After a weekend of convulsions among what remains of the parliamentary ranks of the Liberals and Nationals in Western Australia, both parties settled on new leaders yesterday, with Moore MP Shane Love taking the mantle of Opposition Leader as head of the Nationals, who have four seats in the lower house, and Vasse MP Libby Mettam emerging leader of the Liberals, who have two. To deal with the developments in turn:
• The ball began to roll when Mia Davies, who has led the Nationals and hence the opposition since the 2021 election, unexpectedly announced her resignation on Friday, though she will serve out her term as member for Central Wheatbelt. With North West Central MP only having served in parliament since a by-election in September, this left the the party’s other two lower house members, Moore MP Shane Love and Roe MP Peter Rundle, as the only plausible successors (the party has a further three seats in the Legislative Council). Rundle declared himself a “potential contender” on Sunday, but in the event Love was chosen unopposed, with Rundle replacing him as deputy.
• Hours after Mia Davies’ announcement on Friday, Vasse MP Libby Mettam launched her long-anticipated challenge against her only Liberal lower house colleague, Cottesloe MP David Honey. This left the matter effectively to be determined by the party’s seven Legislative Council members, with weekend reports suggesting five were lining up behind Mettam (Tjorn Sibma from North Metropolitan region, who uniquely went on the record, together with Peter Collier from North Metropolitan, Steve Thomas from South West, Steve Martin from Agricultural and Donna Faragher from East Metropolitan), with Honey claiming the support only of Nick Goiran from South Metropolitan and Neil Thomson from Mining and Pastoral. Honey duly conceded defeat and left Mettam to take the position unopposed. Steve Thomas was also elected unopposed to succeed Mettam as deputy.
Liberal internal affairs have been dominated over the past 18 months by controversy over the machinations of “the Clan”, a loose factional grouping including Nick Goiran and Peter Collier, together with Mathias Cormann before he quit federal politics in October 2020. Mettam sought to seize the initiative yesterday by announcing that Goiran, a religious conservative with an extensive network of support in the party’s southern Perth branches, would be excluded from the shadow ministry, which since the 2021 election has found places for all Liberal and Nationals members.
On the other side of the aisle, Labor is negotiating a less consequential but electorally noteworthy difficulty arising from the retirement of high-profile former minister Alannah MacTiernan and the resulting vacancy for her South West region upper house seat. Such vacancies are filled through a countback of ballot papers from the previous election and not with the favoured nominee of the party, as in the Senate. The top three of Labor’s six candidates on the South West ticket were elected in 2021, and in the normal course of events the countback would elect the next candidate along.

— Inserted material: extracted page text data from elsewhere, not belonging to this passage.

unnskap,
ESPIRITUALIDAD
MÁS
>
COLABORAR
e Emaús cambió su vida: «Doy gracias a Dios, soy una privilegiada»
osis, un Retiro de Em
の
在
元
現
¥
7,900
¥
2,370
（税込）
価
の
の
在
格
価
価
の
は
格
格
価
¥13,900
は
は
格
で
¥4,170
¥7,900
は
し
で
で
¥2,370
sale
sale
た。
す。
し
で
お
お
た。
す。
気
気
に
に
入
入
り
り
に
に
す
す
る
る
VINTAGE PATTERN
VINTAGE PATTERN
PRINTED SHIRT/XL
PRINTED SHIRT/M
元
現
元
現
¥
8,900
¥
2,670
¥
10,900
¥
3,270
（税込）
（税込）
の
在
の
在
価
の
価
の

However, The West Australian reports the candidate in question, John Mondy, is “understood to be reluctant” to tear himself away from a successful Bunbury signwriting business to spend two years as a parliamentarian.

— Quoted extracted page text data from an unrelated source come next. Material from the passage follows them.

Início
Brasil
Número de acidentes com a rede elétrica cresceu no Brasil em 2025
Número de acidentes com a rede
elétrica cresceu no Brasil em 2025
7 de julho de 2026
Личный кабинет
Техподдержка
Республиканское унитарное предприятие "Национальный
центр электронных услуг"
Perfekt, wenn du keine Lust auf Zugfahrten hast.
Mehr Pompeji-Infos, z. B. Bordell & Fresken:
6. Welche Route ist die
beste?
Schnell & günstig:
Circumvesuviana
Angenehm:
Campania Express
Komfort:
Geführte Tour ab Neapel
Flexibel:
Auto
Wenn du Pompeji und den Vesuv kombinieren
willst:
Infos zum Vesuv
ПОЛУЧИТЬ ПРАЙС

That puts the focus on the fifth candidate, Narrogin lawyer Ben Dawkins, who faces dozens of charges of breaching a family violence restraining order, which he says relates solely to “emotive” language in emails he sent to his estranged wife. Dawkins is said to be interested in taking up the vacancy, but would do so as an independent given his legal troubles have caused him to be suspended from the ALP. The situation does not threaten Labor’s upper house majority, which inclusive of MacTiernan consisted of 22 seats in a chamber of 36.